In college, I used to thank professors profusely for instating a no-laptop rule in their lecture hall classes. Sure, it meant having to hand write my notes, but it also meant I wouldn’t get distracted by an email notification on my screen or the person in front of me streaming the midday baseball game on mute.
No possible distractions. That had to be the best way to get through a 75-minute lecture on the history of American journalism, right?
Wrong.
“Please don’t beat [distractions] back,” said Sarah Thompson, principal consultant at Xerox Learning Services, who works with clients and her organization’s corporate university. “Those distractions can be used to our advantage.”
Thompson said distractions allow breathing room for a learning brain. Shortening lessons into nuggets and allowing employees to have a distraction in between intervals gives them the chance to let the information soak in.
She offered two things learning leaders can do to make sure distractions come in just the right ways and at just the right time. The first is to parse learning into smaller nuggets so if learners get distracted by something unsponsored by the leader, then they won’t miss too much.
Second, shorten the amount of time spent on each activity. Encourage deep focus on a subject for a short amount of time before offering up a facilitator-created distraction to force learners into absorption mode.
Bonus for learning leaders: The distraction can be related to the subject matter. Thompson said CLOs can use these moments to send a quick quiz question or open-ended question that connects to the topic at hand. Better yet, let the activity be something social — a “turn to your neighbor and share …” kind of thing.

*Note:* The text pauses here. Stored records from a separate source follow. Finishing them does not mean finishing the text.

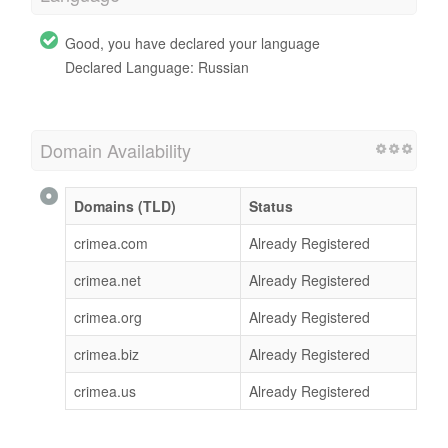
Good, you have declared your language
Declared Language: Russian
Domain Availability
Domains (TLD)
Status
crimea.com
Already Registered
crimea.net
Already Registered
crimea.org
Already Registered
crimea.biz
Already Registered
crimea.us
Already Registered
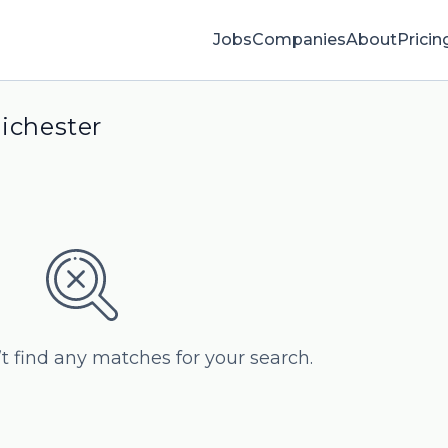
Jobs
Companies
About
Pricin
hichester
’t find any matches for your search.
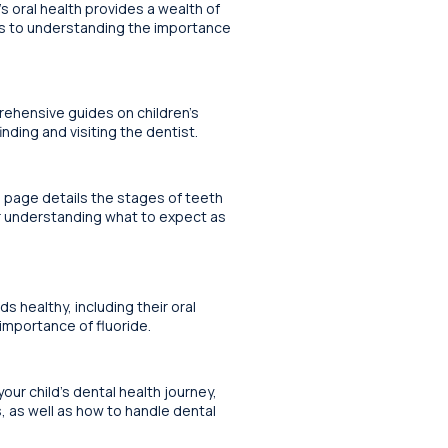
s oral health provides a wealth of
ips to understanding the importance
rehensive guides on children’s
nding and visiting the dentist.
s page details the stages of teeth
or understanding what to expect as
 healthy, including their oral
 importance of fluoride.
your child’s dental health journey,
s, as well as how to handle dental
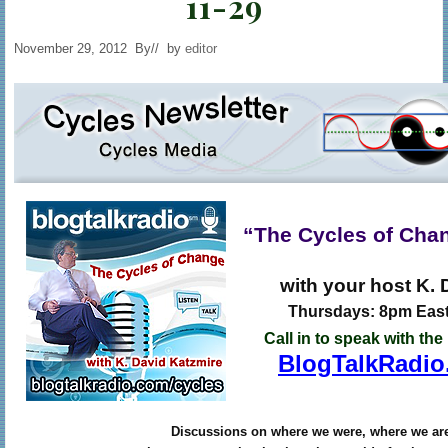
11-29
November 29, 2012
By
// by
editor
“The Cycles of Cha
with your host K. 
Thursdays: 8pm East
Call in to speak with the
BlogTalkRadio
Discussions on where we were, where we ar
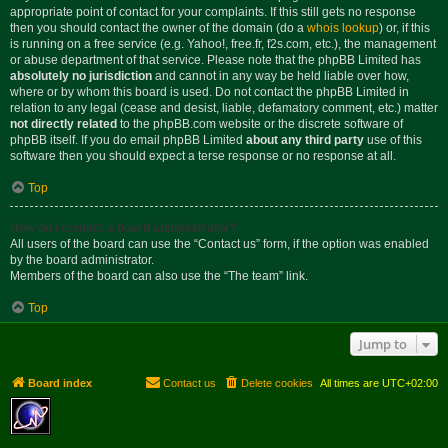
appropriate point of contact for your complaints. If this still gets no response
then you should contact the owner of the domain (do a
whois lookup
) or, if this
is running on a free service (e.g. Yahoo!, free.fr, f2s.com, etc.), the management
or abuse department of that service. Please note that the phpBB Limited has
absolutely no jurisdiction
and cannot in any way be held liable over how,
where or by whom this board is used. Do not contact the phpBB Limited in
relation to any legal (cease and desist, liable, defamatory comment, etc.) matter
not directly related
to the phpBB.com website or the discrete software of
phpBB itself. If you do email phpBB Limited
about any third party
use of this
software then you should expect a terse response or no response at all.
Top
How do I contact a board administrator?
All users of the board can use the “Contact us” form, if the option was enabled
by the board administrator.
Members of the board can also use the “The team” link.
Top
Jump to
Board index
Contact us
Delete cookies
All times are
UTC+02:00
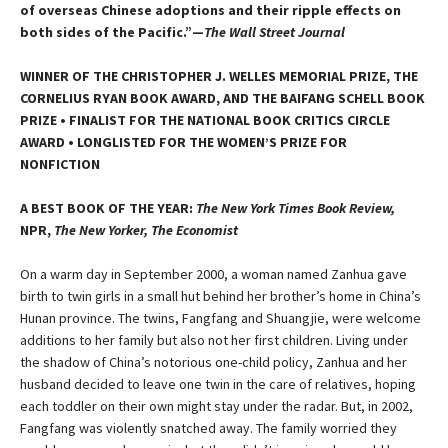
of overseas Chinese adoptions and their ripple effects on
both sides of the Pacific.”—
The Wall Street Journal
WINNER OF THE CHRISTOPHER J. WELLES MEMORIAL PRIZE, THE
CORNELIUS RYAN BOOK AWARD, AND THE BAIFANG SCHELL BOOK
PRIZE • FINALIST FOR THE NATIONAL BOOK CRITICS CIRCLE
AWARD • LONGLISTED FOR THE WOMEN’S PRIZE FOR
NONFICTION
A BEST BOOK OF THE YEAR:
The New York Times Book Review,
NPR,
The New Yorker, The Economist
On a warm day in September 2000, a woman named Zanhua gave
birth to twin girls in a small hut behind her brother’s home in China’s
Hunan province. The twins, Fangfang and Shuangjie, were welcome
additions to her family but also not her first children. Living under
the shadow of China’s notorious one-child policy, Zanhua and her
husband decided to leave one twin in the care of relatives, hoping
each toddler on their own might stay under the radar. But, in 2002,
Fangfang was violently snatched away. The family worried they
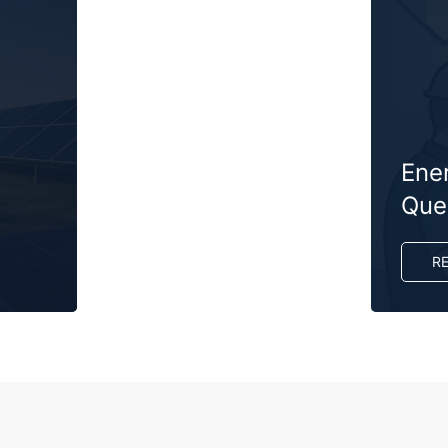
Ene
Ques
R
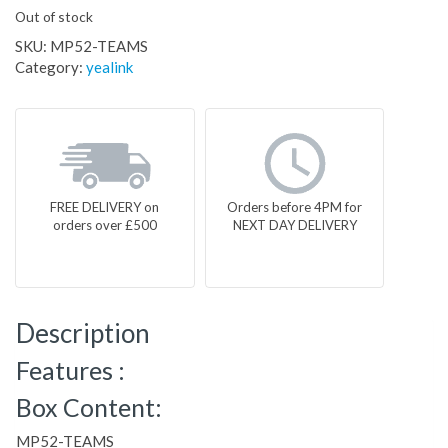
Out of stock
SKU:
MP52-TEAMS
Category:
yealink
FREE DELIVERY on
Orders before 4PM for
orders over £500
NEXT DAY DELIVERY
Description
Features :
Box Content:
MP52-TEAMS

“When you learned to cook in the kitchen, it might be watching your mother and doing it together or more generations,” Thompson said. “Allow the opportunity to explore peer networks; then it supports the learning environment.”
The most important thing to recognize, however, is that distractions exist, no matter whether learning leaders use them to their advantage or not.
“When we learn to ride a bike or drive a car, we didn’t learn without distraction,” Thompson said. “Our brains are triggering something to say we can’t focus anymore, that there’s something else our brains are triggered to go do. We need to support that.”